● What you have to do
Report each line of the data below in which "commun" appears.
(Beginning of Provided records)
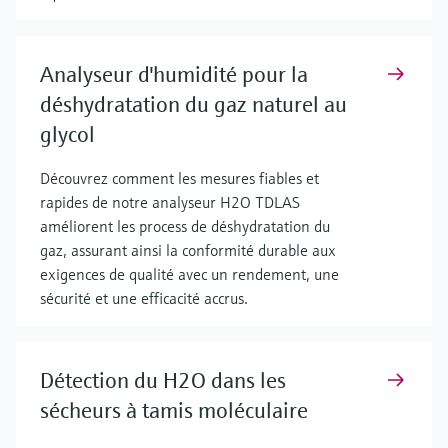
Analyseur d'humidité pour la
déshydratation du gaz naturel au
glycol
Découvrez comment les mesures fiables et
rapides de notre analyseur H2O TDLAS
améliorent les process de déshydratation du
gaz, assurant ainsi la conformité durable aux
exigences de qualité avec un rendement, une
sécurité et une efficacité accrus.
Détection du H2O dans les
sécheurs à tamis moléculaire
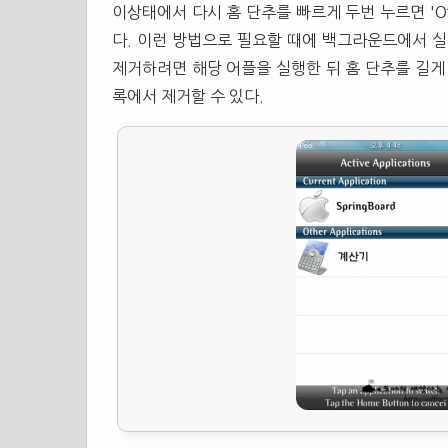
이상태에서 다시 홈 단추를 빠르게 두번 누르면 'Othe
다. 이런 방법으로 필요할 때에 백그라운드에서 실
제거하려면 해당 어플을 실행한 뒤 홈 단추를 길게 눌러 
록에서 제거할 수 있다.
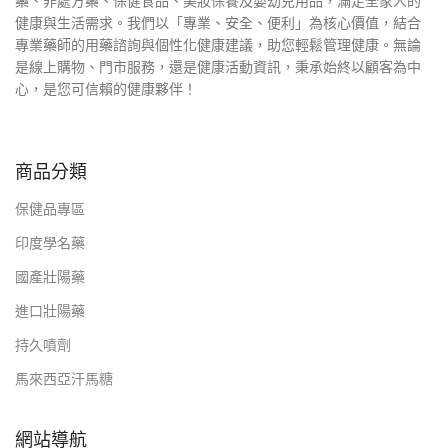
藥、非處方藥、保健食品、美妝保養及嬰幼兒用品，滿足全家人的
健康與生活需求。我們以「專業、安全、便利」為核心價值，結合
專業藥師的用藥諮詢與個性化健康建議，助您輕鬆管理健康。無論
是線上購物、門市服務，還是健康活動資訊，秉承始終以顧客為中
心，是您可信賴的健康夥伴！
商品分類
保健品專區
印度學名藥
國產壯陽藥
進口壯陽藥
持久噴劑
馬來西亞汗馬糖
網站導航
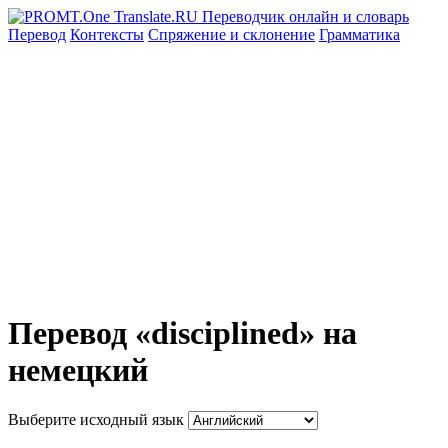
Перевод
Контексты
Спряжение
и склонение
Грамматика
Перевод «disciplined» на
немецкий
Выберите исходный язык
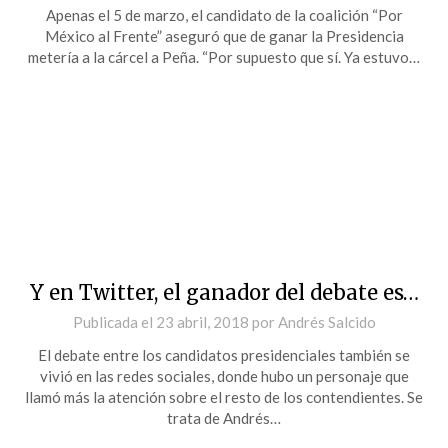
Apenas el 5 de marzo, el candidato de la coalición “Por
México al Frente” aseguró que de ganar la Presidencia
metería a la cárcel a Peña. “Por supuesto que sí. Ya estuvo…
Y en Twitter, el ganador del debate es…
Publicada el
23 abril, 2018
por
Andrés Salcido
El debate entre los candidatos presidenciales también se
vivió en las redes sociales, donde hubo un personaje que
llamó más la atención sobre el resto de los contendientes. Se
trata de Andrés…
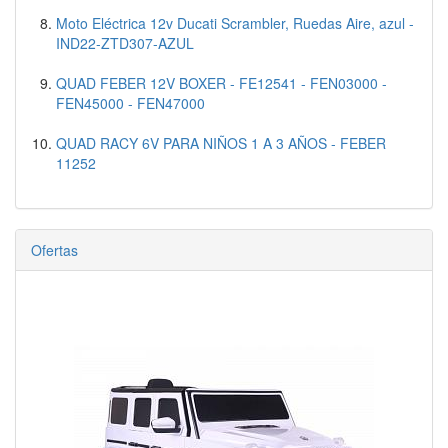
Moto Eléctrica 12v Ducati Scrambler, Ruedas Aire, azul -
IND22-ZTD307-AZUL
QUAD FEBER 12V BOXER - FE12541 - FEN03000 -
FEN45000 - FEN47000
QUAD RACY 6V PARA NIÑOS 1 A 3 AÑOS - FEBER
11252
Ofertas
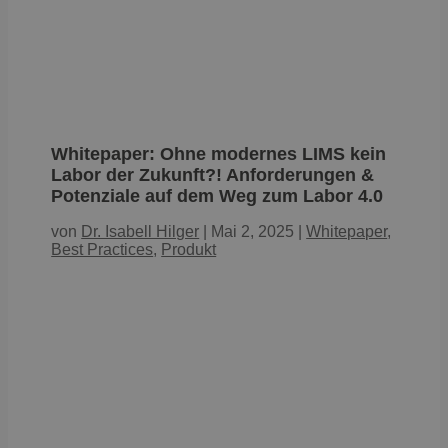
Whitepaper: Ohne modernes LIMS kein
Labor der Zukunft?! Anforderungen &
Potenziale auf dem Weg zum Labor 4.0
von
Dr. Isabell Hilger
|
Mai 2, 2025
|
Whitepaper
,
Best Practices
,
Produkt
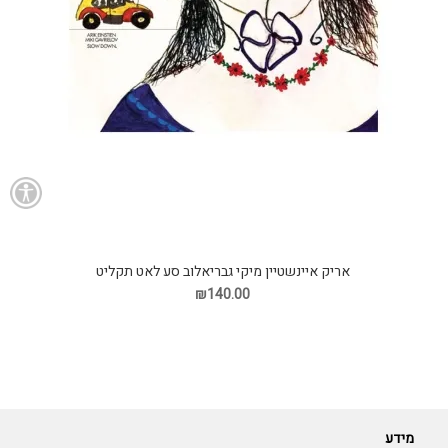
אריק איינשטיין מיקי גבריאלוב סע לאט תקליט
₪140.00
מידע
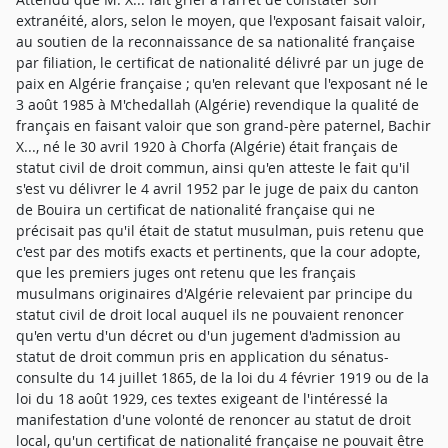
extranéité, alors, selon le moyen, que l'exposant faisait valoir,
au soutien de la reconnaissance de sa nationalité française
par filiation, le certificat de nationalité délivré par un juge de
paix en Algérie française ; qu'en relevant que l'exposant né le
3 août 1985 à M'chedallah (Algérie) revendique la qualité de
français en faisant valoir que son grand-père paternel, Bachir
X..., né le 30 avril 1920 à Chorfa (Algérie) était français de
statut civil de droit commun, ainsi qu'en atteste le fait qu'il
s'est vu délivrer le 4 avril 1952 par le juge de paix du canton
de Bouira un certificat de nationalité française qui ne
précisait pas qu'il était de statut musulman, puis retenu que
c'est par des motifs exacts et pertinents, que la cour adopte,
que les premiers juges ont retenu que les français
musulmans originaires d'Algérie relevaient par principe du
statut civil de droit local auquel ils ne pouvaient renoncer
qu'en vertu d'un décret ou d'un jugement d'admission au
statut de droit commun pris en application du sénatus-
consulte du 14 juillet 1865, de la loi du 4 février 1919 ou de la
loi du 18 août 1929, ces textes exigeant de l'intéressé la
manifestation d'une volonté de renoncer au statut de droit
local, qu'un certificat de nationalité française ne pouvait être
(End of Provided records)
● Answer below
statut civil de droit commun, ainsi qu'en atteste le fait qu'il
statut de droit commun pris en application du sénatus-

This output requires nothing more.